Ein einfaches Gedankenexperiment verdeutlicht das Dilemma: Ein Angebot steht im Raum, bei dem ein einziger Münzwurf über das Ergebnis entscheidet. Bei Kopf winkt ein sofortiger Gewinn von 100.000 €. Bei Zahl hingegen droht ein Verlust von 50.000 €. Würde eine rational handelnde Person dieses Risiko eingehen?

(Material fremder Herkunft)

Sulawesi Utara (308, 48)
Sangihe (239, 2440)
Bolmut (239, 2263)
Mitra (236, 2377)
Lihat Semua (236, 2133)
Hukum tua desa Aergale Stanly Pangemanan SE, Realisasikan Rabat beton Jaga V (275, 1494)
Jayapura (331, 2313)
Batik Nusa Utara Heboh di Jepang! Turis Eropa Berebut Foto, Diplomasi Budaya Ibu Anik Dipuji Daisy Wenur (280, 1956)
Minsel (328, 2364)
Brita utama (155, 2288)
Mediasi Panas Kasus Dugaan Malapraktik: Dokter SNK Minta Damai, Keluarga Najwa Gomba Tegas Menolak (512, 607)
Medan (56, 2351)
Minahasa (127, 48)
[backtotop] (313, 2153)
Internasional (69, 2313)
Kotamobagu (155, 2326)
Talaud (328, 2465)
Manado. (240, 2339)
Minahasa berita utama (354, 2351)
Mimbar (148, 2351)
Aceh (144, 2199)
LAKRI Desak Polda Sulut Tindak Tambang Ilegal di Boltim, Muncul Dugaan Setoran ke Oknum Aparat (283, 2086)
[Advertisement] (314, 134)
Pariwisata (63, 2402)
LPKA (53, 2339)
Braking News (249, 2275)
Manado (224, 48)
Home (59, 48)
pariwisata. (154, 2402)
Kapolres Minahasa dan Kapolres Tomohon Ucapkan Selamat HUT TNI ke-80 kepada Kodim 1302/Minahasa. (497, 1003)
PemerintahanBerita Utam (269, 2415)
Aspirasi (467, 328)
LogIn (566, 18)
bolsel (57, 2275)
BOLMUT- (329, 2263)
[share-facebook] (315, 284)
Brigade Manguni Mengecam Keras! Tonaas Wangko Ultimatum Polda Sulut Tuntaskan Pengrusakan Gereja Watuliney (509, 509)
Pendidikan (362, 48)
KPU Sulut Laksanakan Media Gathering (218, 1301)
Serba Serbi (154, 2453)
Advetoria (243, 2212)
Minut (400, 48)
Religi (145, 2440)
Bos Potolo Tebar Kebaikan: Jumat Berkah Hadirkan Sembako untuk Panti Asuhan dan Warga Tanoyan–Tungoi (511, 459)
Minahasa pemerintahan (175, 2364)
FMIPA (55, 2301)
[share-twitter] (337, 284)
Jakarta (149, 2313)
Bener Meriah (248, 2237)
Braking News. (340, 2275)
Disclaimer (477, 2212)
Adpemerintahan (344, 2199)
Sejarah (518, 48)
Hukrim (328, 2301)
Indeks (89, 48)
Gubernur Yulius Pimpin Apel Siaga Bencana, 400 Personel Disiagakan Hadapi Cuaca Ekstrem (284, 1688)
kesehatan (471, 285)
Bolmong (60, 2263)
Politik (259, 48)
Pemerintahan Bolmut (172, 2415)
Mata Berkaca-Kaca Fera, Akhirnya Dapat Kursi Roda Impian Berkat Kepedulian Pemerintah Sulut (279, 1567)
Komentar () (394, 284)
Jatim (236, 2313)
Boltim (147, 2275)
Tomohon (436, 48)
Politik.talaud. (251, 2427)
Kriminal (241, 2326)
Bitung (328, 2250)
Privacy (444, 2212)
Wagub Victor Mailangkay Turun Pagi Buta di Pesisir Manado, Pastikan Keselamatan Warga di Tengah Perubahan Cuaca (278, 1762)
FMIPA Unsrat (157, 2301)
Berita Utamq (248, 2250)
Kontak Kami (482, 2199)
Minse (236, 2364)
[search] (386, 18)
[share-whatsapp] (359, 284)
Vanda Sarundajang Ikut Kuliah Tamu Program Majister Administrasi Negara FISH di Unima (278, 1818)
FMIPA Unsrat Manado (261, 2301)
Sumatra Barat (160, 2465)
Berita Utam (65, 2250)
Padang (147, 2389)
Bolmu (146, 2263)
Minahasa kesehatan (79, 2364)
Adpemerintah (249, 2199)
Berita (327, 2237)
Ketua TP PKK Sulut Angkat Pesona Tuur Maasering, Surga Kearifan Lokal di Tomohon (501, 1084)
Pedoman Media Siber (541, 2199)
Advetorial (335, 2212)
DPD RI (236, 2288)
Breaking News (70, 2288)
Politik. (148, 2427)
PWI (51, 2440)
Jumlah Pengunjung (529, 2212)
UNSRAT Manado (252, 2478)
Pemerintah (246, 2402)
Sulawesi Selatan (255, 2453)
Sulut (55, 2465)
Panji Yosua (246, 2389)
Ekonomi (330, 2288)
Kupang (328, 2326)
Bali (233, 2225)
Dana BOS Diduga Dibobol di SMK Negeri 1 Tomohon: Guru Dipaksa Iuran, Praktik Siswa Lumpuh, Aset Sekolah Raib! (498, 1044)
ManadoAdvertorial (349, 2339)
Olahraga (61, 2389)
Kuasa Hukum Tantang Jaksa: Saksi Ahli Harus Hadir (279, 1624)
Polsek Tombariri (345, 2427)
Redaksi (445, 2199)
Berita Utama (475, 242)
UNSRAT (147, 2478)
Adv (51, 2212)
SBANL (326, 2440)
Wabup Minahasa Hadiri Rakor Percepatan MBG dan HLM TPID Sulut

Wer wie die meisten rationalen Menschen tickt, zögert: 50.000 € Verlust wären schwerwiegend. Das Risiko wirkt bedrohlicher als die Chance – auch wenn der Gewinn doppelt so hoch wäre. Die meisten lehnen ab. Doch angenommen, man ändert die Regeln: Die Münze wird nicht einmal, sondern 100 Mal geworfen. „Dann wären Sie geradezu verrückt, es nicht zu tun“, sagt Nikolaus Franke, Leiter des Instituts für Entrepreneurship und Innovation an der WU Wien. „Denn mit einer Wahrscheinlichkeit von 99,9 % machen Sie einen sehr ordentlichen Gewinn.“
Dieses einfache Gedankenexperiment offenbart das Kernproblem moderner Unternehmensführung: Es zeigt die Kluft zwischen individueller Psychologie und ökonomischer Rationalität. In der Theorie ist klar, dass Risiko zum Geschäft gehört. In der Praxis jedoch handeln Führungskräfte oft wie der Proband beim einmaligen Münzwurf: Sie scheuen das Risiko, weil der potenzielle Verlust emotional stärker schmerzt, als der mögliche Gewinn lockt. In der Betriebswirtschaft nennt man das „Loss Aversion Bias“. Und genau dieser kann Unternehmen jährlich Millionen kosten.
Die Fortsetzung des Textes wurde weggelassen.